The problem:
The answer must consist of every line in the records below that contains the string "بدون".

(Records from a collection)
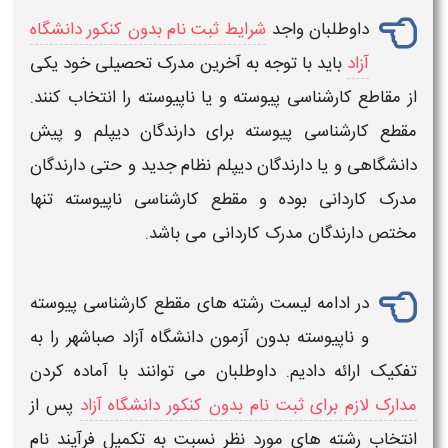
داوطلبان واجد
شرایط ثبت نام بدون کنکور دانشگاه
آزاد
باید با توجه به آخرین مدرک تحصیلی خود یکی
از مقاطع
کارشناسی پیوسته
و یا
ناپیوسته
را انتخاب کنند.
مقطع
کارشناسی پیوسته
برای دارندگان دیپلم و پیش
دانشگاهی و یا دارندگان دیپلم نظام جدید و حتی دارندگان
مدرک کاردانی بوده و مقطع
کارشناسی ناپیوسته
تنها
مختص دارندگان مدرک
کاردانی
می باشد.
در ادامه
لیست رشته های مقطع کارشناسی پیوسته
و ناپیوسته
بدون آزمون دانشگاه آزاد صباشهر
را به
تفکیک ارائه دادیم. داوطلبان می توانند با آماده کردن
مدارک لازم برای ثبت نام بدون کنکور دانشگاه آزاد
پس از
انتخاب
رشته
های مورد نظر نسبت به تکمیل فرآیند نام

Answer:
شرایط ثبت نام بدون کنکور دانشگاه
بدون آزمون دانشگاه آزاد صباشهر
مدارک لازم برای ثبت نام بدون کنکور دانشگاه آزاد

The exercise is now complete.